Design To Broaden The Assortment
The strategy distinguished its collections between Core collections, i.e. Moments and Pandora ME, which are the brand’s charm-and-bracelet core that share similar design aesthetics, and “Fuel with more” that expand the range into a full-jewelry assortment with new design sensibilities to appeal to both current customers and bring in new customers, such as its lab-grown diamond collection of rings, necklaces, earrings and bracelets.
Brand collaborations, such as with Disney, Marvel, HBO’s Game of Thrones and Netflix, stretch the brand further to a wider audience.
Expand Market Penetration
Pandora continues to see opportunities for growth in new markets, to continue to build in established markets where it has high market share, such as the U.K., Italy and Australia, and to expand into what it describes as “less penetrated markets,” notably the U.S., Germany, France and China.
In the U.S., the Pheonix strategy set out to double business from the 2019 base year of $660 million, which it has achieved. And now it looks to continue to grow as market share in the U.S. is in the low single-digit levels.
China is more problematic. It was hit harder by Covid and didn’t bounce back as other markets did. Lacik expects building a substantial business in China – it currently represents about 1% of revenues – will be a “longer journey than originally anticipated.”
He added, “All the research that I’m reading is that the consumer sentiment in China is the lowest it’s been since that research has been going on. And it doesn’t necessarily seem to be going better, to be honest.”
Personalization Through Retail Execution And Digitalization
Personalizing the customer experience is a multiple-prong initiative across customized IRL experiences with store personnel, in-store engraving services, a new loyalty program and an enhanced digital experience.
It just launched an enhanced Pandora website with more video presentations and supported by AI in Canada and Italy. Following its proven “test-and-learn” process, it will be expanding that platform into new markets as the year progresses.
Sustainability To Support The Planet
As the world’s largest jewelry brand, Pandora has a special responsibility to lead the industry in sustainability and good business practices. It transitioned to fully-recycled gold and silver in 2024 and been named to Corporate Knights’ and Time Magazine’s list of the 100 world’s most sustainable brands. It also has a long-term mission to reduce emissions throughout its value chain in half by 2030 and be net-zero by 2040.

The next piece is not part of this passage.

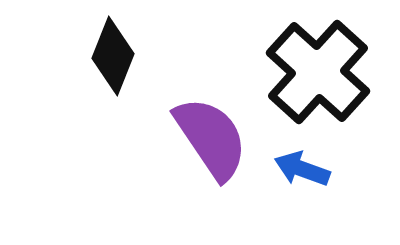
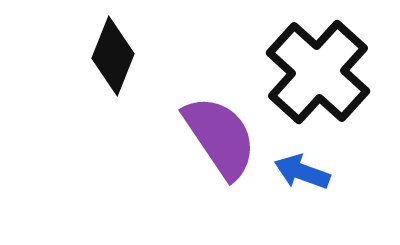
purple semicircle: moved 9 px right, 1 px up
blue arrow: moved 3 px down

Lacik has also been named to the board of the Watch & Jewellery Initiative 2030, a coalition of leading jewelry companies committed to ESG and sustainability in the industry where he’ll rub shoulders with leaders of the world’s luxury jewelry brands.
Think Differently
Coming to Pandora as an outsider with no prior jewelry experience has worked to Lacik’s advantage guiding Pandora into its next phase of growth. He isn’t blinded by the industry’s conventional thinking and sees opportunities where an industry insider might not.

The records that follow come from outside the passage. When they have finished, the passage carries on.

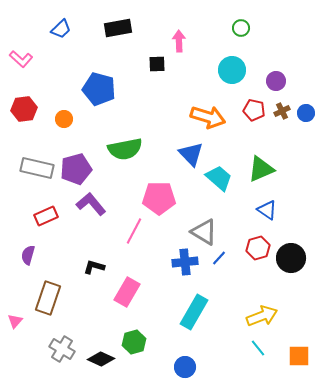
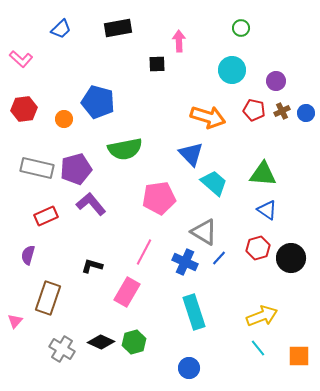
blue pentagon at (99, 89): moved 1 px left, 13 px down
green triangle at (261, 169): moved 2 px right, 5 px down; rotated 28 degrees clockwise
cyan trapezoid at (219, 178): moved 5 px left, 5 px down
pink pentagon at (159, 198): rotated 8 degrees counterclockwise
pink line at (134, 231): moved 10 px right, 21 px down
blue cross at (185, 262): rotated 30 degrees clockwise
black L-shape at (94, 267): moved 2 px left, 1 px up
cyan rectangle at (194, 312): rotated 48 degrees counterclockwise
black diamond at (101, 359): moved 17 px up
blue circle at (185, 367): moved 4 px right, 1 px down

That is evident in his thinking about the digital connection with customers that Pandora will bring forward to new markets after it tests-and-learns from the prototypes introduced in Italy and Canada.
“Online is actually my number one store, say we get some 700 to 900 million visitors a year. But only about 2% actually convert, which is pretty typical of other brands. Many marketers spend time talking about what would happen if we could go from 2% to 2.1% or 2.2% conversion rate. But if you are in a two-to-2.1% mindset, that’s incremental; you’re only tinkering with stuff.
“We must think another way. What about the 98% who are walking away? How can we get more of those 98% engaged with us and keep them from leaving. That’s what we are looking at and the first step is what we’ve done in Canada and Italy. It is actually quite promising.”